Topical treatments for traumatic or toxic injuries are generally safe for ferrets, including antibiotic creams, sterile saline for ocular foreign bodies and baths for contact with irritant chemicals. Note that these are all topical treatments — they are not ingested, injected or otherwise administered internally. Most of these treatments are safe for a few applications, but if you wish to use them on a long-term basis, discuss this with your vet.
Heatstroke In Ferrets
Extremes in body temperature are not uncommon in ferrets and can be urgent situations. Across the United States, hyperthermia (heatstroke) is a fairly common event in the summer, especially in houses without air conditioning. Ferrets do not tolerate extremes of heat well, and temperatures as little as 80 degrees Fahrenheit may pose problems for an active ferret. Ferrets do not sweat, and they have poor heat-dissipation mechanisms. One of the first and most obvious signs of hyperthermia is panting. Ferrets don’t usually pant, even at high play. A ferret with heatstroke will become unsteady and rapidly become lethargic.

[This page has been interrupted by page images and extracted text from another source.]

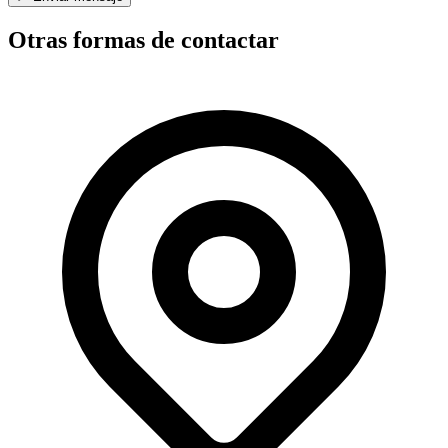
Otras formas de contactar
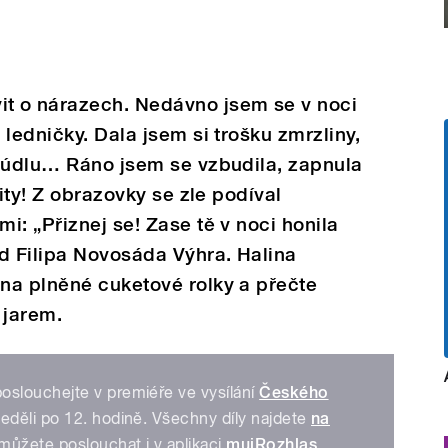
t o nárazech. Nedávno jsem se v noci
ledničky. Dala jsem si trošku zmrzliny,
trúdlu… Ráno jsem se vzbudila, zapnula
lity! Z obrazovky se zle podíval
i: „Přiznej se! Zase tě v noci honila
d Filipa Novosáda Výhra. Halina
na plněné cuketové rolky a přečte
 jarem.
slouchejte v premiéře ve vysílání
Českého
děli po 12. hodině. Všechny díly najdete
na
ůžete poslouchat i v aplikaci
mujRozhlas
,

An oral thermometer is fine for taking a ferret’s temperature, and a ferret with heat problems will not resist (another clue that there’s a problem). The normal upper level of a ferret’s temperature is 102.5 degrees — anything more than 104 degrees Fahrenheit is cause for concern. Immediately place the animal in room-temperature water — not cold water, or you risk making your overheated animal hypothermic. After a few minutes, wrap the ferret in a wet towel and head for the emergency clinic. Even ferrets that look like they are doing well will require fluids and often oxygen in order to combat the circulatory effects of heatstroke. Fluids restore the circulation, and organ damage must be assessed and treated. Preventing heatstroke is easier than treating it. When you feel hot, be aware that your ferret feels very hot.